(Beginning of TASK MATERIAL)
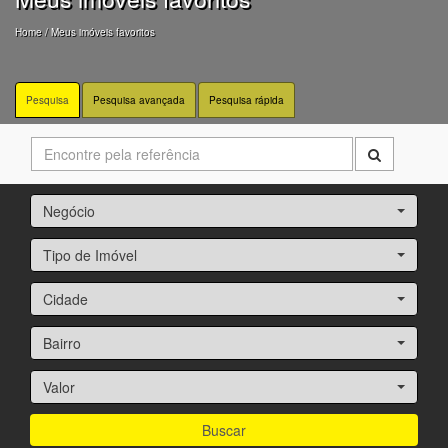
Home
/ Meus imóveis favoritos
Pesquisa
Pesquisa avançada
Pesquisa rápida
Negócio
Tipo de Imóvel
Cidade
Bairro
Valor
Buscar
(End of TASK MATERIAL)
## PROBLEM TO SOLVE
In your copy, include no pictures, but set down every record exactly.

## ANSWER AREA
Home
/ Meus imóveis favoritos
Pesquisa
Pesquisa avançada
Pesquisa rápida
Negócio
Tipo de Imóvel
Cidade
Bairro
Valor
Buscar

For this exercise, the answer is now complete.